The real Belmonte and Torro arrive and identify Ricardo and Chico, who are immediately arrested and are slated to be executed at dawn. Gomez visits them in jail, and they are able to confuse him enough to escape and imprison Gomez in the cell in their place. Belmonte also attempts to seduce Teresa but is interrupted by Ricardo, who fights him and wins. Fed up, Ricardo decides to return to Boston and relinquish his title as the Kissing Bandit, until he is interrupted by Teresa, who is outside under his balcony ("If I Steal a Kiss (Reprise)"). He tells her that he was never a bandit and did not inherit anything from his father, but he kisses her and she faints, implying that he is the Kissing Bandit after all.

==Cast==
- Frank Sinatra as Ricardo
- Kathryn Grayson as Teresa
- J. Carrol Naish as Chico
- Mildred Natwick as Isabella
- Mikhail Rasumny as Don Jose
- Billy Gilbert as General Felipe Torro
- Sono Osato as Bianca
- Clinton Sundberg as Colonel Gomez
- Carleton G. Young as Count Ricardo Belmonte
- Ricardo Montalbán as Fiesta Specialty Dancer
- Ann Miller as Fiesta Specialty Dancer
- Cyd Charisse as Fiesta Specialty Dancer
- Sally Forrest as Fiesta Specialty Dancer
- Edna Skinner as Juanita
- Vicente Gómez as Mexican Guitarist
- Mitchell Lewis as Fernando (uncredited)

==Songs==
- "Tomorrow Means Romance" (music by Nacio Herb Brown; lyrics by William Katz) – Sung by Kathryn Grayson
- "What's Wrong With Me?" (music by Nacio Herb Brown; lyrics by Earl K. Brent) – Sung by Kathryn Grayson, Frank Sinatra
- "If I Steal a Kiss" (music by Nacio Herb Brown; lyrics by Edward Heyman) – Sung by Frank Sinatra; reprised by Kathryn Grayson
- "I Like You" (music by Nacio Herb Brown; lyrics by Edward Heyman) – Sung and danced by Sono Osato
- "Siesta" (music by Nacio Herb Brown; lyrics by Edward Heyman) – Sung by Frank Sinatra
- "Dance of Fury" (music by Nacio Herb Brown) – Danced by Ricardo Montalban, Cyd Charisse and Ann Miller
- "Señorita" (music by Nacio Herb Brown; lyrics by Earl K. Brent) – Sung by Frank Sinatra and Kathryn Grayson
- "Love Is Where You Find It" (music by Nacio Herb Brown; lyrics by Earl K. Brent) – Sung by Kathryn Grayson

==Reception==
The film was a financial disaster, earning $969,000 in the US and Canada and $412,000 overseas, resulting in a loss to MGM of $2,643,000. This made it one of the least successful musicals in MGM history.

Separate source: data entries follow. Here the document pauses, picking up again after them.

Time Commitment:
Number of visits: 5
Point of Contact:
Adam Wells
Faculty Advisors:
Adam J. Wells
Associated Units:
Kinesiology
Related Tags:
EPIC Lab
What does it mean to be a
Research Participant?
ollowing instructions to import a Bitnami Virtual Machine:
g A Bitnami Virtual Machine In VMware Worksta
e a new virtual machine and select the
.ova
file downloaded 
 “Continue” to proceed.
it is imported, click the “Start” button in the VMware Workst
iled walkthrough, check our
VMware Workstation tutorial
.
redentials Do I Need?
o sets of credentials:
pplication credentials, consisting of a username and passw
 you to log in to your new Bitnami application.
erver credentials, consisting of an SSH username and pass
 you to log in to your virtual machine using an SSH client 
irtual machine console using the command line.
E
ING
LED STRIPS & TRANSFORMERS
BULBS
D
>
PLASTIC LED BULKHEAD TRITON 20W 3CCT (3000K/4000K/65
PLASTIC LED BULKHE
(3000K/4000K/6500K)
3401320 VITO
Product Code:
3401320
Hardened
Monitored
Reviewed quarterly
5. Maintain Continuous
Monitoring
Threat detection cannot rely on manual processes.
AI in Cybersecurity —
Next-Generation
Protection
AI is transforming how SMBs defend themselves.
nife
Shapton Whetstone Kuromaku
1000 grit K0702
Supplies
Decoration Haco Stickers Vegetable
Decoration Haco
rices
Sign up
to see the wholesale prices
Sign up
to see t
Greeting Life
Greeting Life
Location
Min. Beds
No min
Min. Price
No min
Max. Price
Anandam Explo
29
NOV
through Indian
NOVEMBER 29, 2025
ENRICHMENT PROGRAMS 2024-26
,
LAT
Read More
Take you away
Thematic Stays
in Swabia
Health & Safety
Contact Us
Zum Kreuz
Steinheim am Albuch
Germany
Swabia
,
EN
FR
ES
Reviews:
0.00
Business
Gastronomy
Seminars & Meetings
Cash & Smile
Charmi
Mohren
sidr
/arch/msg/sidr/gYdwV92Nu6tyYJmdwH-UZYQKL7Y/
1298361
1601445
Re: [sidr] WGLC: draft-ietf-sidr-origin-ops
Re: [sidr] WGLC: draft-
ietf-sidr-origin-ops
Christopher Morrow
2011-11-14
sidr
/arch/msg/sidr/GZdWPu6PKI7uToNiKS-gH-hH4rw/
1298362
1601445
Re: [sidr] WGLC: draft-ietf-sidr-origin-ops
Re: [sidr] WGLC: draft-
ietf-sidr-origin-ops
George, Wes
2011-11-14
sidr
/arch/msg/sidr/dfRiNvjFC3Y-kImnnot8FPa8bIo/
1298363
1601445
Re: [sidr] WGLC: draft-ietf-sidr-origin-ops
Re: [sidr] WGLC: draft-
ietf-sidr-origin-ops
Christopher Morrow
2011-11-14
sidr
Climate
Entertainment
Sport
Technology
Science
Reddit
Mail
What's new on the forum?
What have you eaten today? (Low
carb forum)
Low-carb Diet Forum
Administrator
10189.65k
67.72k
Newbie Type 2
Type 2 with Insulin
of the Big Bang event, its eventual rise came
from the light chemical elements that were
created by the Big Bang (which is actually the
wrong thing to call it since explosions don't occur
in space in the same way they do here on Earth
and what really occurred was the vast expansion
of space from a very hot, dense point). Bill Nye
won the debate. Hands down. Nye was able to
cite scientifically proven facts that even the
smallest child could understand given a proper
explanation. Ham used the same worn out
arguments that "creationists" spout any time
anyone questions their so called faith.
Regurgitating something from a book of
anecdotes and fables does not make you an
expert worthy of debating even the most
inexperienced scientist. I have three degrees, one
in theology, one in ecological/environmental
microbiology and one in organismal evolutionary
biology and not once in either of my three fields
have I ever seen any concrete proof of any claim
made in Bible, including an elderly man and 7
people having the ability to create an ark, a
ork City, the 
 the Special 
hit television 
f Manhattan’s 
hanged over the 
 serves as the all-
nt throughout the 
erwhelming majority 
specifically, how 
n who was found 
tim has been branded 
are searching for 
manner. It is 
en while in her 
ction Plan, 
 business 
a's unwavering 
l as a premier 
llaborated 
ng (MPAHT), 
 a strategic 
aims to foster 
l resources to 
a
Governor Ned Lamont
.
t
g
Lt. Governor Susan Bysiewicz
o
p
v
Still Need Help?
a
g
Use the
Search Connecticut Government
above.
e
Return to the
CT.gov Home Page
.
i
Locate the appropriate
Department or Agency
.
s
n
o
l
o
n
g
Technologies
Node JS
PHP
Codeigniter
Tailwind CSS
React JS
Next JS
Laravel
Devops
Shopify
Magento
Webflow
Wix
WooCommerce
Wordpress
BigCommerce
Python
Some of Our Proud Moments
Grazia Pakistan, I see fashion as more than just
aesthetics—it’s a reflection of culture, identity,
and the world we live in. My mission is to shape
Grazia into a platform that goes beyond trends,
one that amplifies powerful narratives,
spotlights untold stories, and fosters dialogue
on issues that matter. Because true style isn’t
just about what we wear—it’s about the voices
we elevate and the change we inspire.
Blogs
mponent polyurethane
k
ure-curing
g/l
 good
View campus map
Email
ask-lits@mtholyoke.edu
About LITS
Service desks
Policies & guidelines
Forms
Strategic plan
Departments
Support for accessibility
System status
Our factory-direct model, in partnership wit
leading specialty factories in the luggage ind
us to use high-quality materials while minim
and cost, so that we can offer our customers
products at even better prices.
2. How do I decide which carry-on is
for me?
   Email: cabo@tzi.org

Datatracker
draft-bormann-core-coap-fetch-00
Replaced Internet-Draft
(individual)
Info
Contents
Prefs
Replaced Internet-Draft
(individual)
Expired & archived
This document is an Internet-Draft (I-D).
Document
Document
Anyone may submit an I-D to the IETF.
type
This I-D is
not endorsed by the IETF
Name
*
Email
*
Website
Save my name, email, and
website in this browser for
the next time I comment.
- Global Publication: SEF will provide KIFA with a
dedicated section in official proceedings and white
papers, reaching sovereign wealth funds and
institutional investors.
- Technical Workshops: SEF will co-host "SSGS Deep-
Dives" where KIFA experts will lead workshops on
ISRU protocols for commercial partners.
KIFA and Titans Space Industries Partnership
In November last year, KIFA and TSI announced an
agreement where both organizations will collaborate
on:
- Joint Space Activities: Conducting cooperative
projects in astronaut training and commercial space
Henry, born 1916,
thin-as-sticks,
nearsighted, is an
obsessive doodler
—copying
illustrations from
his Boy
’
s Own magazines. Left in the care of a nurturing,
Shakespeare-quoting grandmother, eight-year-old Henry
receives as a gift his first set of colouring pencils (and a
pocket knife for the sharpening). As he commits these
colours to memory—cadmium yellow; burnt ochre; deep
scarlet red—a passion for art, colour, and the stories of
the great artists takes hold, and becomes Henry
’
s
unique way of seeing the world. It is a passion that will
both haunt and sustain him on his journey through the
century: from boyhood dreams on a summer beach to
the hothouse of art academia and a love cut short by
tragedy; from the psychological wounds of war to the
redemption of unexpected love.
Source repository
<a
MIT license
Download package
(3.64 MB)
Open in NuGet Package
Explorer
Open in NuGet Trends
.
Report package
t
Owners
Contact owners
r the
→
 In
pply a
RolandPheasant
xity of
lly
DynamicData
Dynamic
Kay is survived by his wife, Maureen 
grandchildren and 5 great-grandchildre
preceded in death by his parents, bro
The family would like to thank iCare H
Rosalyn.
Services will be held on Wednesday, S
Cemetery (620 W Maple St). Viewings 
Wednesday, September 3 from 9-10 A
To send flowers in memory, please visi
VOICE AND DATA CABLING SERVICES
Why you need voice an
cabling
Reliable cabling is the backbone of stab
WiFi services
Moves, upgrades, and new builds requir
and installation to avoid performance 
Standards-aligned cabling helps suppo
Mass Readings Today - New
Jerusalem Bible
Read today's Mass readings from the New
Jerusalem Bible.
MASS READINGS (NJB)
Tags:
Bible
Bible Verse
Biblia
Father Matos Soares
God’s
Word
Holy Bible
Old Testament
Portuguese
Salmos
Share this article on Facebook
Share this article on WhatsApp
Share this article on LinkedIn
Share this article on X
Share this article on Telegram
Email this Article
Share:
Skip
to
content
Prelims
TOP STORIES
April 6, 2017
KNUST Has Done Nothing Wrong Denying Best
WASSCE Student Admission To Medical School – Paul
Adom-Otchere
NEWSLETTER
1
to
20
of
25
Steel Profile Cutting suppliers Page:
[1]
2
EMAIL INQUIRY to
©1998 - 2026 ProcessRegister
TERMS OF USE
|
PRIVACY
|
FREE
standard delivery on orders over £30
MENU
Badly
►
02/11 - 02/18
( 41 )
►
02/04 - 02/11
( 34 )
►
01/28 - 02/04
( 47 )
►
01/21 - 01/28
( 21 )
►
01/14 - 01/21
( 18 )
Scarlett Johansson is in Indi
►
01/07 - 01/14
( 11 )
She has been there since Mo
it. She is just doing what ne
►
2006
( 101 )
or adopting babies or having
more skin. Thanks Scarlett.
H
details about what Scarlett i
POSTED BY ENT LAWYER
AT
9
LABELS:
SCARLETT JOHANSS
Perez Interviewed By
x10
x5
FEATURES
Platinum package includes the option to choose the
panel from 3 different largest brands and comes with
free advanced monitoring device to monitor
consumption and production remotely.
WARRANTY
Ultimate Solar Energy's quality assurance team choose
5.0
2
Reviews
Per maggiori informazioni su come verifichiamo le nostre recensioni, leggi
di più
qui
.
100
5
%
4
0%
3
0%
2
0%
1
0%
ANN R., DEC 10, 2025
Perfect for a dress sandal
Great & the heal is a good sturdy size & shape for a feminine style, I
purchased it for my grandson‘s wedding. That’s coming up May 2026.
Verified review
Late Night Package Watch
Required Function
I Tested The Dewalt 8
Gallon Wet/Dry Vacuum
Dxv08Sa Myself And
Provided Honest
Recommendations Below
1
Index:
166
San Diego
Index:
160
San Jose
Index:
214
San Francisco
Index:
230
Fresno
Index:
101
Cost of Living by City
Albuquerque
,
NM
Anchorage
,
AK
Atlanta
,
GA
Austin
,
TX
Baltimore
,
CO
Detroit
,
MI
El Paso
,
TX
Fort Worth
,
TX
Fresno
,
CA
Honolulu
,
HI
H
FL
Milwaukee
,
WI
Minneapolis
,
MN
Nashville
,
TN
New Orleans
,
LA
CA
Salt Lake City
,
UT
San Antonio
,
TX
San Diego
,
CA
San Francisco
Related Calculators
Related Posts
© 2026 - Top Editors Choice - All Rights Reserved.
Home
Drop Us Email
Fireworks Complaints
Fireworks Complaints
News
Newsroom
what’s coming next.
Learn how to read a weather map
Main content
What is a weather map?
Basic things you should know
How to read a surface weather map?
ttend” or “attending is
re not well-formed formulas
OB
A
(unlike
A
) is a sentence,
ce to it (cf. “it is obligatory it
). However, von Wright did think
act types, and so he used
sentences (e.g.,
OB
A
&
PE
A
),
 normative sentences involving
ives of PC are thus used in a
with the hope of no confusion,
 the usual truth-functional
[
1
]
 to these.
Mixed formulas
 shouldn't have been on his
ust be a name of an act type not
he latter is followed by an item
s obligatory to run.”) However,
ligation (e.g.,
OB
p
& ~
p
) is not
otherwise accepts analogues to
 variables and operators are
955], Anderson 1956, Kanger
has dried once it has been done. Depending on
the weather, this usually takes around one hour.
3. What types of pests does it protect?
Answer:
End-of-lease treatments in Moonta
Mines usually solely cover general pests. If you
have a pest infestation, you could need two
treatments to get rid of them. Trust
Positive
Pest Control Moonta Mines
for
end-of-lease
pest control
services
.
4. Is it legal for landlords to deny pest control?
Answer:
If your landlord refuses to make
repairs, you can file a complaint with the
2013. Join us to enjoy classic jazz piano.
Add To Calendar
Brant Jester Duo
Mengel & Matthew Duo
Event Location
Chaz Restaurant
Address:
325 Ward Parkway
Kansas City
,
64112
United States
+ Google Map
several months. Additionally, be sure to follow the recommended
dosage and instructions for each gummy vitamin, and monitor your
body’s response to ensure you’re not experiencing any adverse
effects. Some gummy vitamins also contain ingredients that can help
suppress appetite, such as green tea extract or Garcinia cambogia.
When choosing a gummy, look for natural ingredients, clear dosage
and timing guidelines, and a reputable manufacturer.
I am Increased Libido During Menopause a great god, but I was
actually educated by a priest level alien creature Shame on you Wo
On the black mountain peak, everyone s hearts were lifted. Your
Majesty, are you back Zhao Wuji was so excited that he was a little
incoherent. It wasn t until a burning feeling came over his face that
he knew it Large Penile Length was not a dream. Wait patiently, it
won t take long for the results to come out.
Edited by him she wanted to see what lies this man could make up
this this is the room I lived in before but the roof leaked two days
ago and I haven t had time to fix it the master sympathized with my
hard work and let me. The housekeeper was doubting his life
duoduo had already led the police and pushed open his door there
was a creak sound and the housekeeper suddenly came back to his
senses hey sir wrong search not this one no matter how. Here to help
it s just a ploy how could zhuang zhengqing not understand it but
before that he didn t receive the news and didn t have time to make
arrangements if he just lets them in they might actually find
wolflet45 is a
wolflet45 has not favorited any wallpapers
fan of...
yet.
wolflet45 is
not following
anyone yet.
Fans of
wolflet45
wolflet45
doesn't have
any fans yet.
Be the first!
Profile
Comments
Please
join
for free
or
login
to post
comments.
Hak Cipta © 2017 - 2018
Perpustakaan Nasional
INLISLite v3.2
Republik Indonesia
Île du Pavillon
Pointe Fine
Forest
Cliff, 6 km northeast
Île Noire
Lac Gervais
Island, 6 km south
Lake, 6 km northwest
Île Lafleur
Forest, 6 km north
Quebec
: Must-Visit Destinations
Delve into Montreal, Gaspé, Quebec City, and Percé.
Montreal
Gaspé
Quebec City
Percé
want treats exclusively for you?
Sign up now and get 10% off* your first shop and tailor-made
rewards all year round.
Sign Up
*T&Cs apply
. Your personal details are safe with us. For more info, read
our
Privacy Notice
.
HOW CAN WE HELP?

It was reviewed unfavorably in Picturegoer: "The progress of [the] romance is uninspired and very dull. The one worthwhile performance comes from J. Carrol Naish as The Kissing Bandit's henchman."

On an episode of the radio show, Light Up Time, Sinatra referred to himself as "star of The Kissing Bandit, the script of which somebody should have put a match to."

==Australian armed robbery==
On December 10, 1950, a 19-year-old Estonian Australian immigrant named Peeter Pedaja hijacked a motorcycle while brandishing a toy gun somewhere on the road near Gympie, Queensland. Heading farther south, he forced a car to stop between Landsborough and Nambour, and demanded money from the driver before speeding off, eventually being arrested by Queensland police. He told the court that he meant no harm, and was inspired to "do something unusual" after watching The Kissing Bandit. Pedaja was released on a suspended sentence, and was eventually proclaimed "The Kissing Bandit in Real Life" by the Australian media.